ALEX. H. STEVENS, M. D. President.
The committee consisting of Drs. Bailey, Macneven, and A. L. Anderson, to whom was referred the inquiry into the origin of the malignant cholera in the Alms-house and the different institutions connected with it, further report: the Penitentiary, situated about five hundred feet from the Alms-house, and containing three classes of criminals, have no communication with one another; but the Bridewell and Penitentiary prisoners have a common stairway to their apartments; and the yards of the Female State and Female Penitentiary prisoners are separated by a high open picket fence, near to which the Penitentiary prisoners pass to and from their work-house, and on the opposite side of the Female State prisoners yard, and at a little distance is situated the Cholera Hospital, first opened on the 5th or 6th of July.
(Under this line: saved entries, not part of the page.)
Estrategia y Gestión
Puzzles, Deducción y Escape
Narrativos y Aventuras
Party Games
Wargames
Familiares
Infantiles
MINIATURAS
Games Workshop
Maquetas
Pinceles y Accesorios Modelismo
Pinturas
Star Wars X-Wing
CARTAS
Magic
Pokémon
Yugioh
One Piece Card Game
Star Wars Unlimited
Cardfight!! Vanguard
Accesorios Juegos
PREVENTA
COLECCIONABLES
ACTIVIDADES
In this building were confined, on the 1st of July, fifty-four Female State, about one hundred and twenty Female Penitentiary, and about fifty Bridewell prisoners; and the first person who had malignant cholera in that prison was Ann Smith, taken up at the Five Points, and sent there July 2d—she sickened on the 5th, and died the next day, and on the 7th, four more Female Penitentiary prisoners had the disease. On the 8th of July, all the remaining prisoners of this class were sent to Blackwell’s Island, and put into a fresh white-washed building prepared for them. The removal of those persons to a healthy residence, and an unrestrained exercise in the open country air, appear to have checked the development of that disease among them, for not until the 10th did any of them sicken, when four of them were taken with that disease, and since then seven more. Dr. Spring, the physician stationed there, informed us that the disease had become milder since their removal to the Island, two only having died of thirteen patients, and the remaining eleven, visited by us, were doing well, except one.
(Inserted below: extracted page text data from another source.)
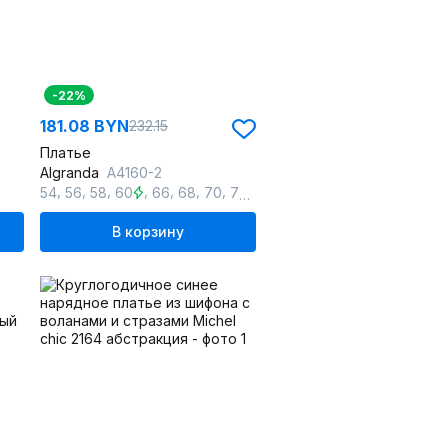
-22%
181.08 BYN
232.15
Платье
Algranda
А4160-2
,
,
,
,
,
,
,
,
54
56
58
60
66
68
70
72
74
В корзину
The first State prisoner had that disease on the 9th of July, and eight more on the 12th and 13th, four each day; and since that time five more, the greater part of whom have died. They are all in one very large apartment, having three tier of windows on one side only, but the three stories are one open space from the top to the bottom of the building.
The first two cases occurred in the Bridewell class also on the 9th, the next on the 11th instant; since then, six more have had the disease.